In search of an answer to this question, it must first be noted that EGO itself does not make any claims in this regard. I suspect that this may be because the initiators and those responsible for the implementation of the project viewed transdisciplinarity as just an additional variety of interdisciplinary and multidisciplinary research. However, our discussion should be based on an understanding of transdisciplinarity as the principle of integrative research which connects academia with society and academic knowledge with practical everyday knowledge. Transdisciplinarity in this sense does not take academic approaches and discourses as its sole point of reference, but is transitive to the extent that it goes beyond these and ties in with society, or, as the philosopher Jürgen Mittelstraß put it: "Transdisciplinarity [is] an academic and research principle which becomes operative in instances where a purely specialist or disciplinary definition of the problems and the solutions is not possible or such definitions have been superseded."2 Transdisciplinarity in this sense also specifically implies the integration of society into an open and transparent dialogue and weighing the different perspectives on a subject against each other.
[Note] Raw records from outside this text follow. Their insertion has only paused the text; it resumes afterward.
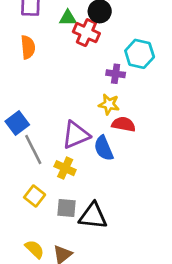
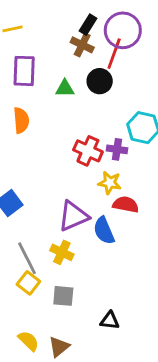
red cross: (86, 33) -> (88, 151), moved
gray line: (33, 150) -> (27, 258), moved
black triangle: (93, 216) -> (110, 321), moved, size x0.6

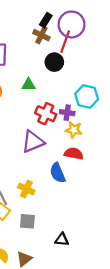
green triangle: (65, 88) -> (29, 85), moved
yellow star: (110, 183) -> (74, 130), moved
purple triangle: (73, 216) -> (33, 142), moved

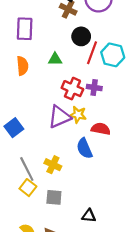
red line: (65, 42) -> (92, 53), moved
cyan hexagon: (87, 97) -> (113, 55), moved
yellow star: (74, 130) -> (78, 115), moved

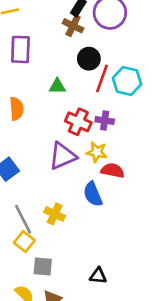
orange semicircle: (22, 66) -> (16, 109), moved
yellow star: (78, 115) -> (97, 152), moved
gray square: (54, 197) -> (43, 267), moved

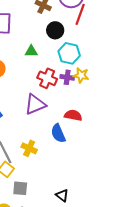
red line: (102, 78) -> (80, 14), moved
cyan hexagon: (127, 81) -> (69, 53), moved
yellow star: (97, 152) -> (81, 75), moved
black triangle: (98, 276) -> (62, 195), turned 32

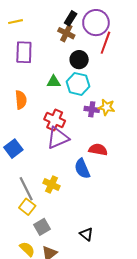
cyan hexagon: (69, 53) -> (78, 84), moved
red cross: (47, 78) -> (55, 120), moved
gray square: (20, 188) -> (42, 227), turned -35

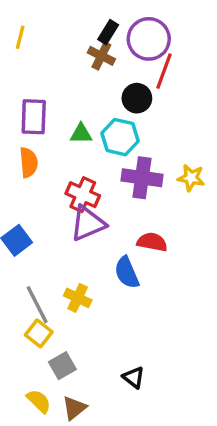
yellow line: (16, 22) -> (20, 37), turned -64
purple rectangle: (24, 52) -> (34, 117), moved
black circle: (79, 60) -> (137, 98), moved
yellow star: (107, 107) -> (191, 178), moved
purple cross: (92, 109) -> (142, 178), size x1.6

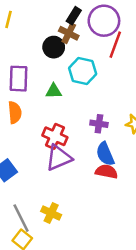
black circle: (137, 98) -> (54, 47), moved
cyan hexagon: (120, 137) -> (83, 71), moved
purple cross: (142, 178) -> (99, 124), size x0.6
blue semicircle: (127, 272) -> (105, 154), moved

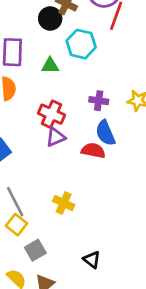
purple triangle: (59, 158) -> (56, 137), size x0.7
red semicircle: (106, 172) -> (93, 150), moved
yellow cross: (51, 213) -> (64, 203), moved

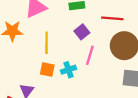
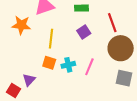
red line: (112, 18) -> (112, 23), turned 60
pink line: (90, 55) -> (89, 67), moved

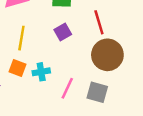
pink line: (89, 67) -> (67, 88), moved
gray square: (124, 78) -> (97, 92), moved

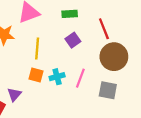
pink line: (67, 88) -> (80, 78), moved

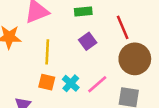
cyan cross: (57, 77) -> (71, 83), turned -32
pink line: (80, 78) -> (97, 84), turned 30

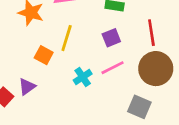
orange square: (47, 82) -> (44, 55), moved
pink line: (97, 84) -> (112, 68), moved

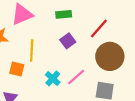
red line: (151, 33) -> (99, 28), turned 65
pink line: (112, 68) -> (76, 77), moved

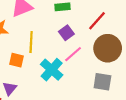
pink line: (76, 77) -> (73, 54), moved
cyan cross: (53, 78) -> (52, 70), size x1.5

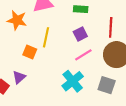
red line: (97, 21) -> (111, 27), turned -48
cyan cross: (52, 70) -> (73, 81), moved

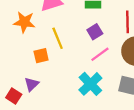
yellow line: (46, 37) -> (58, 38), turned -30
orange square: (30, 52) -> (41, 56), turned -32

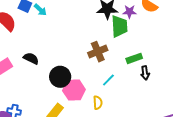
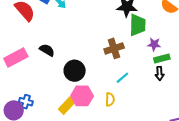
purple star: (130, 12) -> (154, 44), moved
green rectangle: (134, 58) -> (162, 58), moved
pink hexagon: (74, 90) -> (82, 96), moved

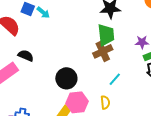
green trapezoid: (138, 25) -> (106, 35), moved
black semicircle: (47, 50) -> (26, 56), moved

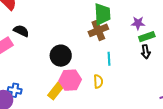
cyan line: (115, 79) -> (109, 59), turned -48

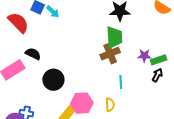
purple star: (138, 23) -> (144, 56), moved
black arrow: (146, 52) -> (157, 75), turned -144
black circle: (61, 56) -> (53, 80), moved

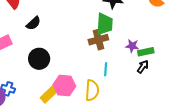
black semicircle: (33, 54) -> (33, 23), moved, turned 105
yellow semicircle: (110, 105) -> (92, 90), size x1.5

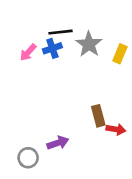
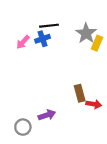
gray star: (89, 44) -> (86, 33), moved

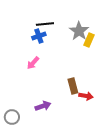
pink arrow: (23, 42) -> (33, 63), moved
gray circle: (23, 127) -> (12, 117), moved

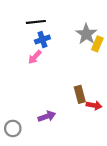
black line: (45, 24) -> (36, 22), moved
pink arrow: (33, 63) -> (35, 57), moved

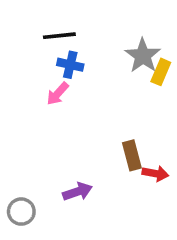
blue cross: (42, 40) -> (70, 65), turned 32

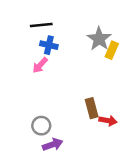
purple arrow: (77, 192) -> (53, 145), moved
gray circle: (21, 212) -> (41, 126), moved

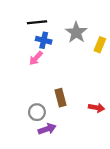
gray star: (99, 39) -> (76, 32), moved
brown rectangle: (92, 108) -> (61, 98), moved

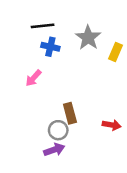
pink arrow: (36, 58) -> (33, 78), moved
gray circle: (37, 112) -> (58, 130), moved

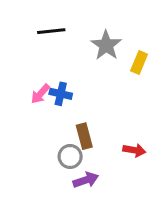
blue cross: (50, 47) -> (61, 94), moved
purple arrow: (54, 150) -> (86, 180), moved

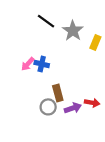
black line: (51, 31) -> (46, 21), moved, turned 42
purple arrow: (86, 180) -> (73, 108), moved

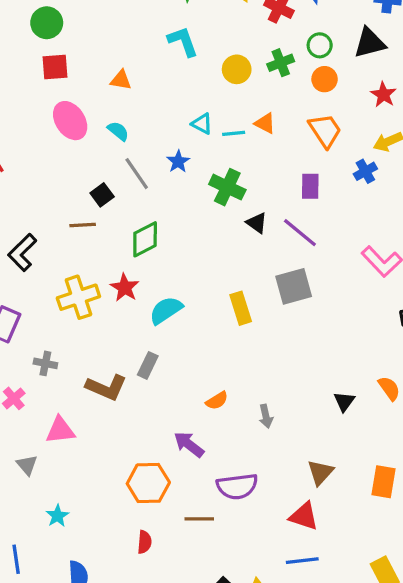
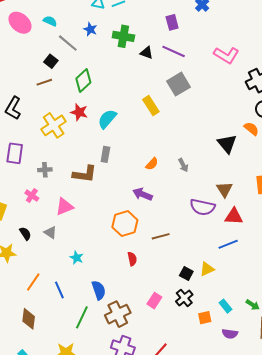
black triangle: (344, 401) -> (227, 144), size x1.5
purple semicircle: (237, 486) -> (202, 207), moved, turned 35
red triangle: (304, 516) -> (234, 216), moved

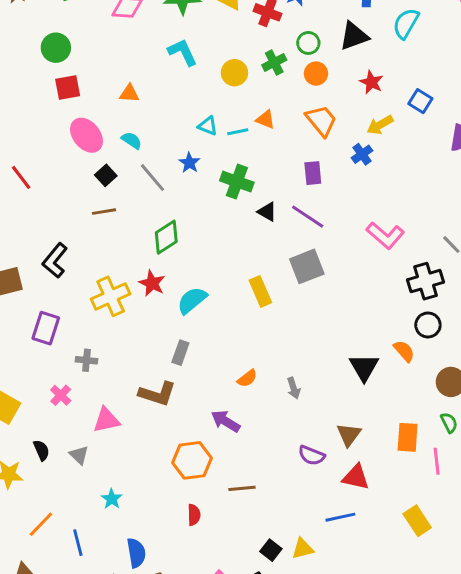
black square: (51, 61) -> (106, 175), moved
brown line: (44, 82) -> (104, 212), moved
brown L-shape: (85, 174) -> (157, 394), moved
purple semicircle: (202, 207) -> (312, 455), size x0.7

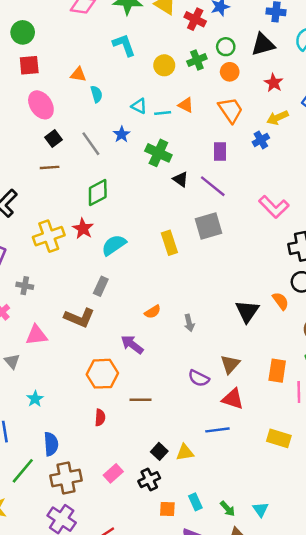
cyan semicircle: (132, 140) -> (96, 94), moved, turned 35
yellow rectangle: (417, 521) -> (279, 438), turned -45

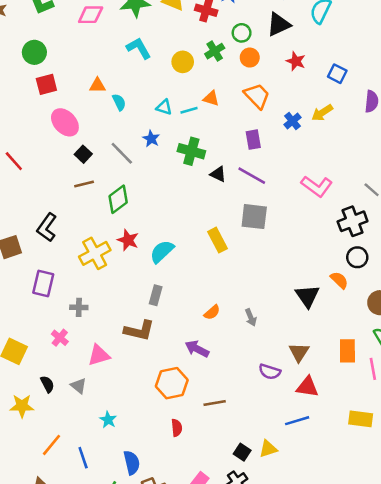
yellow arrow: (277, 118) -> (322, 113), moved
green diamond: (98, 192) -> (118, 199), moved
gray square: (209, 226) -> (254, 217), turned 32

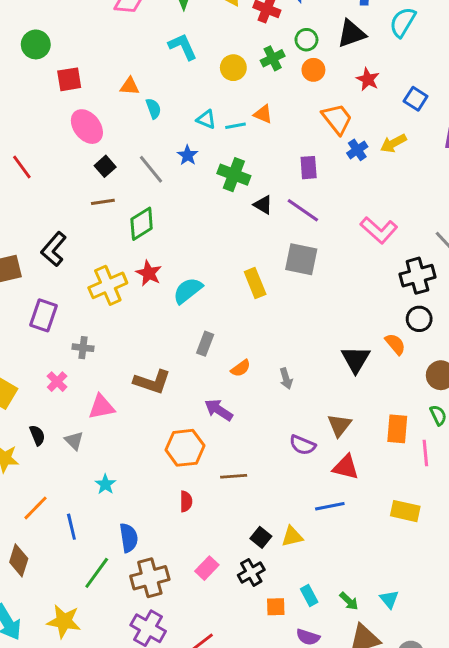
green circle: (34, 52) -> (36, 44), moved
orange trapezoid: (257, 96) -> (337, 119), moved
gray rectangle: (156, 295) -> (205, 344), moved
How could EGO be designed as a transdisciplinary project? EGO as a transdisciplinary project could mean, for example, that the conceptual design of the project, particularly the choice of topics, is discussed in a dialogue with selected representatives of the public instead of being decided on by the specialist editors. It is very conceivable that such a – "socially robust" in Helga Nowotny’s sense of the term – design would deviate from that which is now on the internet.3
EGO as a transdisciplinary project could also mean utilizing the specific advantages of EGO as a digital project to make it participatory and dialogic – through the use of comment threads and through the use of the social media in particular. The creation of such an interactive dialogic space would of course require vast resources. I merely note here that EGO does not fulfil this definition of transdisciplinarity, indeed it cannot fulfil it in view of its entire basic design.
The possibilities which a dialogic orientation can offer are demonstrated, for example, by the project "Inventing Europe", which also has the aim of establishing an online history of Europe. The project emerged from the research network "Tensions of Europe", which has been funded by the "European Science Foundation" (ESF) and other research funds and which will culminate in the publication through Palgrave Macmillan in 2014/15 of the six-volume series entitled Making Europe: Technology and Transformations, 1850–2000.4 Parallel to this, ten European research museums and cultural institutes have joined forces under the leadership of the "Foundation for the History of Technology" in Eindhoven in order to establish a shared website on European cultural heritage in the area of science and technology.5 The website, which went live in 2011, offers virtual online exhibitions also used in university teaching as well as enabling users to write their own histories by accessing the collections of the participating institutions. In this way, European history becomes an interactive project which literally incorporates broader society in a transdisciplinary way.